Ah, but there is another end of the spectrum. The sun will stay lit until 7:12 p.m. on Sunday and there will be a minute more of light each day thereafter until the Fourth of July when the Earth tilts again and the sun starts to set a minute or so earlier each evening. For outdoor lovers this is the time to get out and about for late-afternoon rides, runs, casts and other pleasures. There are those who relish having the chance to play longer each day in the time that is enhanced by Daylight Savings.

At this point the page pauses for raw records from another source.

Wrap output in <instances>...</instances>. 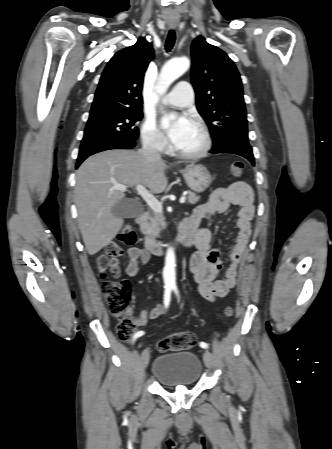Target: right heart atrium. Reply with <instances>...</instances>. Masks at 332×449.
Segmentation results:
<instances>
[{
  "instance_id": "obj_1",
  "label": "right heart atrium",
  "mask_w": 332,
  "mask_h": 449,
  "mask_svg": "<svg viewBox=\"0 0 332 449\" xmlns=\"http://www.w3.org/2000/svg\"><path fill=\"white\" fill-rule=\"evenodd\" d=\"M141 136L144 144L158 152L168 150V141L164 134L157 127L153 118H146L141 127Z\"/></svg>"
}]
</instances>
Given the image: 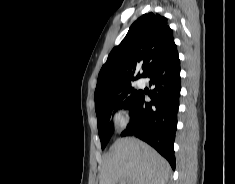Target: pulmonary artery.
Listing matches in <instances>:
<instances>
[{
	"instance_id": "1",
	"label": "pulmonary artery",
	"mask_w": 235,
	"mask_h": 184,
	"mask_svg": "<svg viewBox=\"0 0 235 184\" xmlns=\"http://www.w3.org/2000/svg\"><path fill=\"white\" fill-rule=\"evenodd\" d=\"M138 85L141 86V87H144L145 86V82L142 79H140L138 81Z\"/></svg>"
}]
</instances>
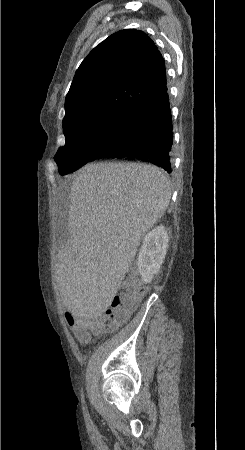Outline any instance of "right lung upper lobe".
Segmentation results:
<instances>
[{
  "instance_id": "1",
  "label": "right lung upper lobe",
  "mask_w": 245,
  "mask_h": 450,
  "mask_svg": "<svg viewBox=\"0 0 245 450\" xmlns=\"http://www.w3.org/2000/svg\"><path fill=\"white\" fill-rule=\"evenodd\" d=\"M164 60L142 31L109 36L83 60L65 99V117L87 106L114 103L139 110L166 89Z\"/></svg>"
}]
</instances>
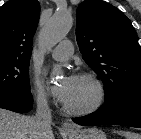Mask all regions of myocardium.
<instances>
[{"mask_svg":"<svg viewBox=\"0 0 141 139\" xmlns=\"http://www.w3.org/2000/svg\"><path fill=\"white\" fill-rule=\"evenodd\" d=\"M74 78L85 79V80L90 81L96 89V98L90 105L86 107L73 108L64 103L63 109L68 114L76 115V116L89 115V114H92L98 111L104 105L105 100H106L107 94H106V88L104 86V83L95 74L90 73V72L77 73L74 75Z\"/></svg>","mask_w":141,"mask_h":139,"instance_id":"obj_1","label":"myocardium"}]
</instances>
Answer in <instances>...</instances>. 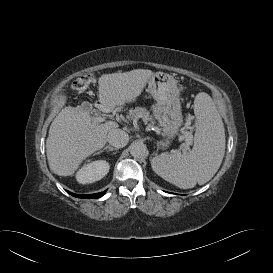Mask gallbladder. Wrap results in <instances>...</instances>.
<instances>
[{
    "label": "gallbladder",
    "mask_w": 273,
    "mask_h": 273,
    "mask_svg": "<svg viewBox=\"0 0 273 273\" xmlns=\"http://www.w3.org/2000/svg\"><path fill=\"white\" fill-rule=\"evenodd\" d=\"M82 108L84 109V110H86V111H92V105L90 104V103H88V102H84L83 104H82Z\"/></svg>",
    "instance_id": "1"
}]
</instances>
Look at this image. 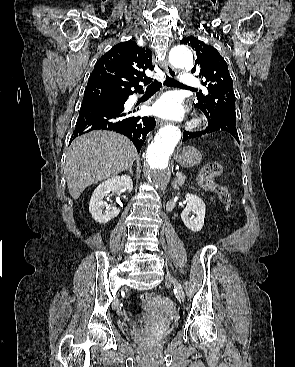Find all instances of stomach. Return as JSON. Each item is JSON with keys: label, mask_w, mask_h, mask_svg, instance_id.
I'll use <instances>...</instances> for the list:
<instances>
[{"label": "stomach", "mask_w": 295, "mask_h": 367, "mask_svg": "<svg viewBox=\"0 0 295 367\" xmlns=\"http://www.w3.org/2000/svg\"><path fill=\"white\" fill-rule=\"evenodd\" d=\"M176 162L185 168L193 167L201 162V152L193 146H186L176 152Z\"/></svg>", "instance_id": "0dacf381"}]
</instances>
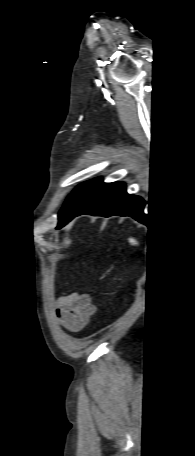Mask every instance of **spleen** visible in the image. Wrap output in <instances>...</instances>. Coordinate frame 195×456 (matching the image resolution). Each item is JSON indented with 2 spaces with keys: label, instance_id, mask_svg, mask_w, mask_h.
<instances>
[{
  "label": "spleen",
  "instance_id": "1",
  "mask_svg": "<svg viewBox=\"0 0 195 456\" xmlns=\"http://www.w3.org/2000/svg\"><path fill=\"white\" fill-rule=\"evenodd\" d=\"M130 242H131L132 244H135V241H134L133 239H130Z\"/></svg>",
  "mask_w": 195,
  "mask_h": 456
}]
</instances>
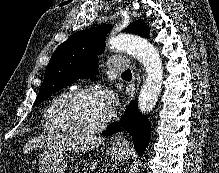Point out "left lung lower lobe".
I'll list each match as a JSON object with an SVG mask.
<instances>
[{
	"mask_svg": "<svg viewBox=\"0 0 219 173\" xmlns=\"http://www.w3.org/2000/svg\"><path fill=\"white\" fill-rule=\"evenodd\" d=\"M121 128L133 137L134 148L138 155L142 156L150 141L151 124L148 118L139 112L136 101L130 103L120 121L112 123L103 135L110 136L120 132Z\"/></svg>",
	"mask_w": 219,
	"mask_h": 173,
	"instance_id": "obj_1",
	"label": "left lung lower lobe"
}]
</instances>
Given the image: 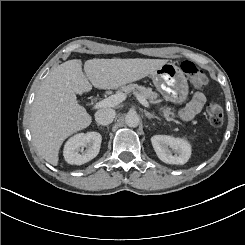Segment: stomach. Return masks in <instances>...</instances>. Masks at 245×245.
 Masks as SVG:
<instances>
[{
  "mask_svg": "<svg viewBox=\"0 0 245 245\" xmlns=\"http://www.w3.org/2000/svg\"><path fill=\"white\" fill-rule=\"evenodd\" d=\"M150 76L156 89L167 100L178 103L186 98L188 93L187 81L178 66L172 63H165L150 72Z\"/></svg>",
  "mask_w": 245,
  "mask_h": 245,
  "instance_id": "obj_1",
  "label": "stomach"
}]
</instances>
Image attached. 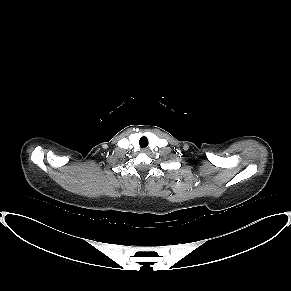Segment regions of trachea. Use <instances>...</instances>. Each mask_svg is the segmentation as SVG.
I'll return each mask as SVG.
<instances>
[{"label": "trachea", "mask_w": 291, "mask_h": 291, "mask_svg": "<svg viewBox=\"0 0 291 291\" xmlns=\"http://www.w3.org/2000/svg\"><path fill=\"white\" fill-rule=\"evenodd\" d=\"M139 145L141 148L147 147L148 146V138L145 136L141 137L139 140Z\"/></svg>", "instance_id": "trachea-1"}]
</instances>
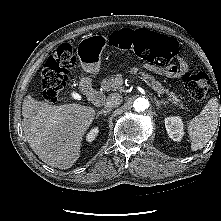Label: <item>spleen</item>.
Here are the masks:
<instances>
[{"mask_svg": "<svg viewBox=\"0 0 221 221\" xmlns=\"http://www.w3.org/2000/svg\"><path fill=\"white\" fill-rule=\"evenodd\" d=\"M218 116L221 117V107H219L217 98H212L200 115L189 122L187 130L192 151L202 149L215 134L219 125Z\"/></svg>", "mask_w": 221, "mask_h": 221, "instance_id": "spleen-1", "label": "spleen"}]
</instances>
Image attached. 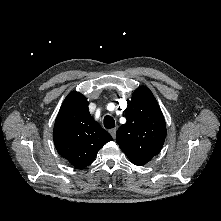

Either way, the effects of the edict are vast. Over 70 countries use the system that began in the early 1900s when Germany and Austria turned their clocks ahead on April 30, 1916, to help minimize the use of artificial light to save fuel in the first World War. We started to use it two years later and designated March as our clock-changing month, but it was unpopular and dropped after the end of the war. There have been fits and starts since but for the time being, no pun intended, Daylight Savings Time now begins at 2 a.m. on the second Sunday of March and lasts until 2 a.m. the first Sunday in November in 48 of the 50 states. Neither Hawaii nor Arizona (with the exception of the Navajo Nation in the northeastern tip of the state) observe Daylight Savings.

By the way, most of Europe will turn their clocks forward on March 27, two weeks after we do. There is no Daylight Savings Time in Russia (which, incredibly has 11 time zones) but Ukraine does change on the 27th, like Europe.

Let’s hope that on that Sunday morning they awake in peace.